As the belt in this example was behaving from cold to hot and with product you know that the belt is OK. But if something all of a sudden happens? If the belt starts tracking towards one side and the emergency system is activated how to troubleshoot?

Even if the belt is moving without problems in a room temperature environment a difference of only a few degrees in an oven can change the tracking abilities completely. The product distribution on the steel belt can be essential. The more of the surface that is covered the better it is. If an inspection door is left open the temperature gradient can differ as well. Many small and bigger things one has to be aware of. For sure.

Maybe the most important inspection topic of a steel belt is the belt edge. The edge should be smoothly rounded and not have any cuts, shavings or be worn at all. A nicely maintained belt edge is an insurance for a long belt life.

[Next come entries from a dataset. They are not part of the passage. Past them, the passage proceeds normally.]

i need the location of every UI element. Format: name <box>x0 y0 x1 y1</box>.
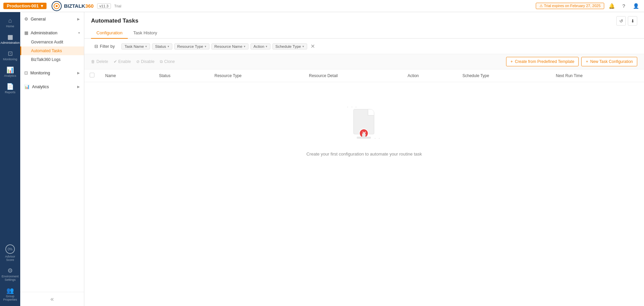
filter-tag-action[interactable]: Action ▾ <box>251 43 270 49</box>
user-button[interactable]: 👤 <box>631 1 641 11</box>
home-icon: ⌂ <box>8 18 12 24</box>
disable-action: ⊘ Disable <box>136 59 154 64</box>
dots-top: • • • <box>347 106 358 108</box>
page-title: Automated Tasks <box>91 18 138 24</box>
admin-chevron-icon: ▾ <box>78 31 80 35</box>
sidebar-item-environment-settings[interactable]: ⚙ Environment Settings <box>0 265 20 284</box>
filter-tag-resource-name[interactable]: Resource Name ▾ <box>211 43 248 49</box>
env-selector[interactable]: Production-001 ▾ <box>3 3 47 9</box>
env-settings-icon: ⚙ <box>7 268 13 274</box>
env-name: Production-001 <box>7 3 39 8</box>
filter-tag-bar: Task Name ▾ Status ▾ Resource Type ▾ Res… <box>121 43 637 49</box>
clone-icon: ⧉ <box>160 59 163 64</box>
top-bar-right: ⚠ Trial expires on February 27, 2025 🔔 ?… <box>536 1 641 11</box>
schedule-type-chevron-icon: ▾ <box>302 45 304 48</box>
sidebar-item-administration[interactable]: ▦ Administration <box>0 31 20 47</box>
analytics-nav-icon: 📊 <box>24 84 30 89</box>
sidebar-icons: ⌂ Home ▦ Administration ⊡ Monitoring 📊 A… <box>0 12 20 306</box>
refresh-button[interactable]: ↺ <box>616 16 626 26</box>
nav-governance-audit[interactable]: Governance Audit <box>20 38 84 46</box>
header-actions: ↺ ⬇ <box>616 16 637 26</box>
monitor-stem <box>362 133 365 137</box>
filter-tag-schedule-type[interactable]: Schedule Type ▾ <box>272 43 307 49</box>
notifications-button[interactable]: 🔔 <box>607 1 616 11</box>
nav-section-monitoring: ⊡ Monitoring ▶ <box>20 66 84 80</box>
monitor-base <box>357 137 371 139</box>
brand-logo: BIZTALK360 <box>51 1 94 11</box>
reports-icon: 📄 <box>6 83 14 90</box>
filter-by-button[interactable]: ⊟ Filter by <box>91 42 118 50</box>
filter-clear-button[interactable]: ✕ <box>309 43 316 49</box>
left-nav: ⚙ General ▶ ▦ Administration ▾ Governanc… <box>20 12 84 306</box>
doc-corner <box>368 109 374 115</box>
logo-icon <box>51 1 62 11</box>
nav-general[interactable]: ⚙ General ▶ <box>20 14 84 24</box>
empty-state-message: Create your first configuration to autom… <box>306 151 422 157</box>
sidebar-item-home[interactable]: ⌂ Home <box>0 15 20 31</box>
nav-section-analytics: 📊 Analytics ▶ <box>20 80 84 94</box>
doc-body: ✕ <box>353 109 374 134</box>
sidebar-item-analytics[interactable]: 📊 Analytics <box>0 64 20 80</box>
admin-nav-icon: ▦ <box>24 30 28 35</box>
nav-analytics[interactable]: 📊 Analytics ▶ <box>20 82 84 92</box>
empty-state: • • • ✕ <box>84 82 644 177</box>
sidebar-item-monitoring[interactable]: ⊡ Monitoring <box>0 48 20 64</box>
sidebar-item-group-properties[interactable]: 👥 Group Properties <box>0 285 20 304</box>
nav-section-general: ⚙ General ▶ <box>20 12 84 26</box>
col-status: Status <box>153 69 209 82</box>
resource-name-chevron-icon: ▾ <box>244 45 245 48</box>
enable-action: ✔ Enable <box>114 59 131 64</box>
top-bar: Production-001 ▾ BIZTALK360 v11.3 Trial … <box>0 0 644 12</box>
filter-tag-status[interactable]: Status ▾ <box>152 43 172 49</box>
filter-tag-resource-type[interactable]: Resource Type ▾ <box>174 43 209 49</box>
version-badge: v11.3 <box>97 3 111 9</box>
sidebar-item-reports[interactable]: 📄 Reports <box>0 81 20 97</box>
template-plus-icon: + <box>510 59 513 64</box>
nav-monitoring[interactable]: ⊡ Monitoring ▶ <box>20 68 84 78</box>
action-row-right: + Create from Predefined Template + New … <box>506 57 637 66</box>
trial-warning: ⚠ Trial expires on February 27, 2025 <box>536 3 604 9</box>
nav-section-administration: ▦ Administration ▾ Governance Audit Auto… <box>20 26 84 66</box>
main-layout: ⌂ Home ▦ Administration ⊡ Monitoring 📊 A… <box>0 12 644 306</box>
col-next-run-time: Next Run Time <box>550 69 644 82</box>
brand-text: BIZTALK360 <box>64 3 94 9</box>
empty-illustration: • • • ✕ <box>347 102 381 139</box>
general-chevron-icon: ▶ <box>77 17 80 21</box>
new-task-configuration-button[interactable]: + New Task Configuration <box>581 57 637 66</box>
tab-configuration[interactable]: Configuration <box>91 28 128 39</box>
help-button[interactable]: ? <box>619 1 628 11</box>
analytics-icon: 📊 <box>6 67 14 73</box>
dots-bottom: • • <box>375 137 381 139</box>
status-chevron-icon: ▾ <box>168 45 169 48</box>
action-row: 🗑 Delete ✔ Enable ⊘ Disable ⧉ Clone + Cr… <box>84 54 644 69</box>
nav-biztalk360-logs[interactable]: BizTalk360 Logs <box>20 55 84 64</box>
tasks-table: Name Status Resource Type Resource Detai… <box>84 69 644 177</box>
export-button[interactable]: ⬇ <box>628 16 637 26</box>
tab-task-history[interactable]: Task History <box>128 28 163 39</box>
administration-icon: ▦ <box>7 34 13 40</box>
action-chevron-icon: ▾ <box>266 45 267 48</box>
collapse-nav-button[interactable]: « <box>20 292 84 306</box>
select-all-checkbox[interactable] <box>90 73 94 77</box>
create-predefined-template-button[interactable]: + Create from Predefined Template <box>506 57 579 66</box>
enable-icon: ✔ <box>114 59 117 64</box>
delete-icon: 🗑 <box>91 59 95 64</box>
filter-icon: ⊟ <box>94 44 98 49</box>
col-resource-detail: Resource Detail <box>303 69 402 82</box>
monitoring-nav-icon: ⊡ <box>24 70 28 75</box>
task-name-chevron-icon: ▾ <box>145 45 147 48</box>
main-content: Automated Tasks ↺ ⬇ Configuration Task H… <box>84 12 644 306</box>
clone-action: ⧉ Clone <box>160 59 175 64</box>
nav-automated-tasks[interactable]: Automated Tasks <box>20 46 84 55</box>
nav-administration[interactable]: ▦ Administration ▾ <box>20 28 84 38</box>
sidebar-item-advisor-score[interactable]: 0% Advisor Score <box>0 242 20 264</box>
col-resource-type: Resource Type <box>209 69 303 82</box>
col-action: Action <box>402 69 457 82</box>
tabs-bar: Configuration Task History <box>84 28 644 39</box>
disable-icon: ⊘ <box>136 59 140 64</box>
env-chevron: ▾ <box>41 3 43 8</box>
new-task-plus-icon: + <box>586 59 588 64</box>
filter-tag-task-name[interactable]: Task Name ▾ <box>121 43 150 49</box>
svg-point-2 <box>56 5 58 7</box>
table-container: Name Status Resource Type Resource Detai… <box>84 69 644 306</box>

Its time to sum up but before that we will talk a little about perforations. Hardened punches are used for hole making. When this process is finished and maybe 25 % of the steel material is removed it’s important to check that every hole punched is nice and smooth, burls, cracks or dents at this point can be catastrophic.

The punching was performed on a flat and straight belt. Now it’s far from straight and flat. Back to re-flattening and re-straightening it all up.

A perforated steel belt is basically very much the same as a solid one. Same properties. Basically, same life time. And the lifetime of a steel belt is most often in the hands of its user. I’ve seen 70-year-old bake oven bands still delivering.